# Isomorphism between dual space and bilinear forms

Studying from Roman’s Advanced Linear Algebra, I want to prove that $$U^* \otimes V^* \cong (U \otimes V)^* \cong \hom(U,V;\mathbb{F})$$ The author proves that $U^* \otimes V^* \cong (U \otimes V)^*$ by showing that there is an unique linear transformation

$$\theta:U^* \otimes V^* \to (U \otimes V)^*$$

defined by $\theta(f \otimes g)=f \odot g$ where $(f \odot g)(u \otimes v)=f(u)g(v)$

I want to prove that $U^* \otimes V^* \cong \hom(U,V;\mathbb{F})$. I tried to use the universal property by fixing $f \in U^*, g\in V^*$ and defining $S: U^*\times V^* \to \hom(U,V;\mathbb{F})$ as $S(f,g)=F_{f,g}$, where $F_{f,g}(u,v)=f(u)g(v)$, but I got stuck.

#### Solutions Collecting From Web of "Isomorphism between dual space and bilinear forms"

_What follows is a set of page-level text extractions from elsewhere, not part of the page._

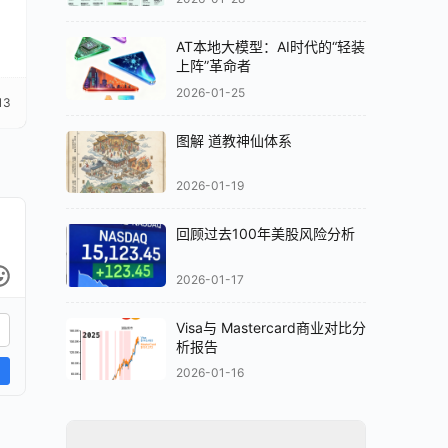
AT本地大模型：AI时代的“轻装
上阵”革命者
2026-01-25
13
图解 道教神仙体系
2026-01-19
回顾过去100年美股风险分析
2026-01-17
Visa与 Mastercard商业对比分
析报告
2026-01-16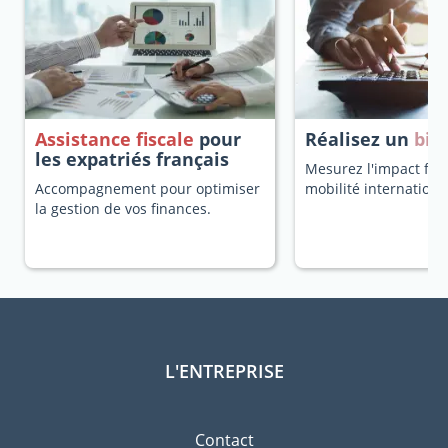
Assistance fiscale
pour
Réalisez un
bila
les expatriés français
Mesurez l'impact fisc
Accompagnement pour optimiser
mobilité internationa
la gestion de vos finances.
L'ENTREPRISE
Contact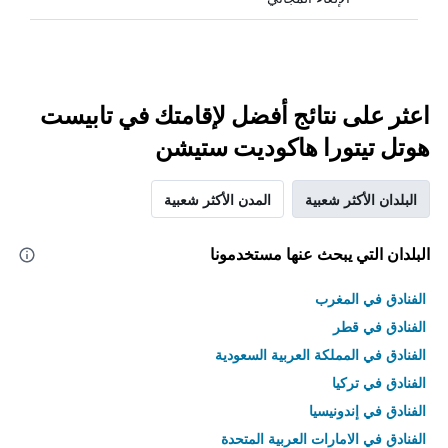
اعثر على نتائج أفضل لإقامتك في تابيست
هوتل تيتورا هاكوديت ستيشن
البلدان الأكثر شعبية
المدن الأكثر شعبية
البلدان التي يبحث عنها مستخدمونا
الفنادق في المغرب
الفنادق في قطر
الفنادق في المملكة العربية السعودية
الفنادق في تركيا
الفنادق في إندونيسيا
الفنادق في الامارات العربية المتحدة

It is much easier to prove that $(U\otimes V)^{\ast}\cong \mathrm{hom}(U,V;\mathbb{F})$. This is because any bilinear map $F:U\times V\to\mathbb{F}$ induces a unique homomorphism $F’:U\otimes V\to\mathbb{F}$ and vice versa. Notice that $F’\in (U\otimes V)^{\ast}$; the universal property gives us the bijection.